Finalement, il se rappela ce repas vespéral réunissant sa famille dans la salle-à-manger de cet appartement d’une interminable tour HLM durant lequel sans crier gare, devant l’auditoire médusé de son épouse et de ses trois fils, son propre père avait éructé à haute voix, en bout de table, les yeux rivés sur son assiette à moitié entamée, à quel point ils le faisaient chier. Que sa vie était nulle, merdique et sans attrait. Il devait avoir dix ans, peut-être douze.

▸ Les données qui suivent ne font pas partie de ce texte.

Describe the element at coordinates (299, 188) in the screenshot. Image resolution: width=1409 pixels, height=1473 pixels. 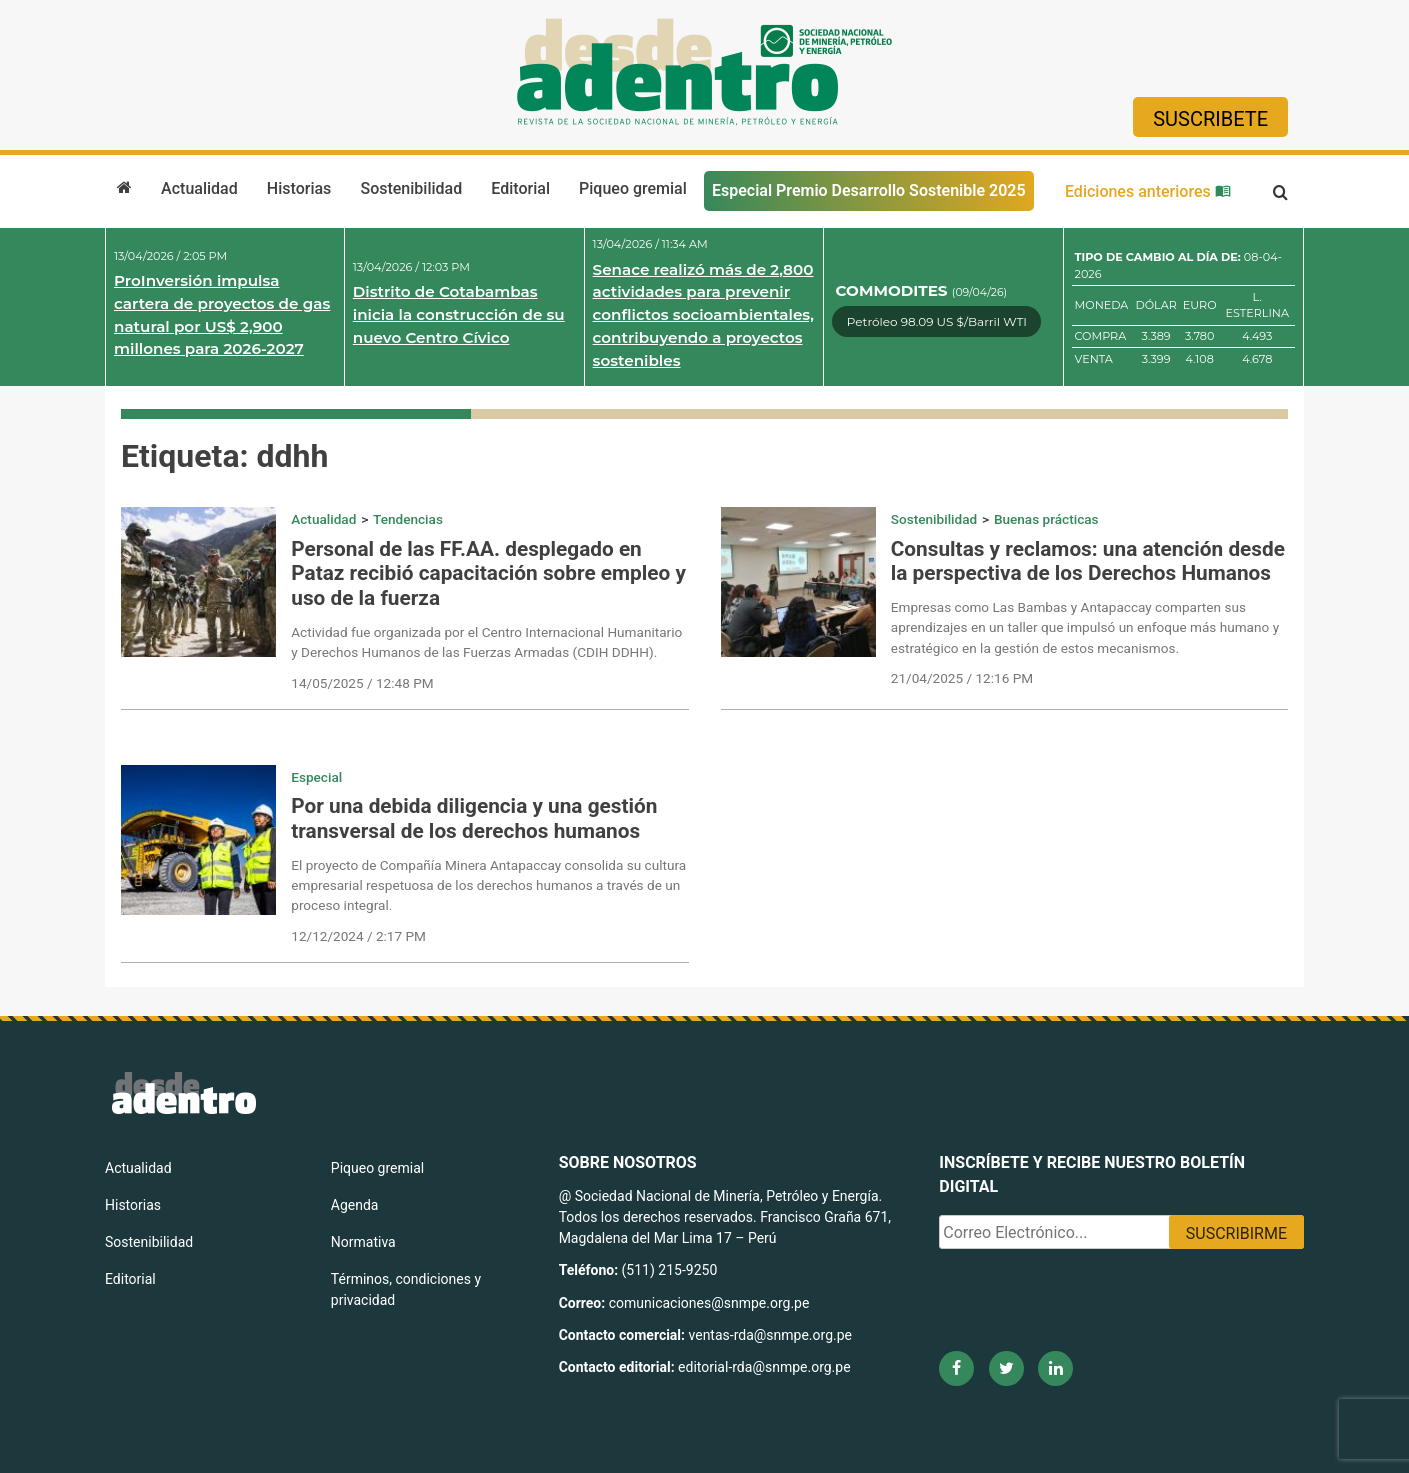
I see `Historias` at that location.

Décontenancé, il éteignit sa cigarette, rassembla ses forces et se leva pour s’approcher du lavabo. En se superposant soudainement à l’âcreté du café, le goût du dentifrice lui donna la nausée. Il redressa légèrement la tête et tomba sur son reflet, un filet baveux garni de bulles maculant les poils de son menton.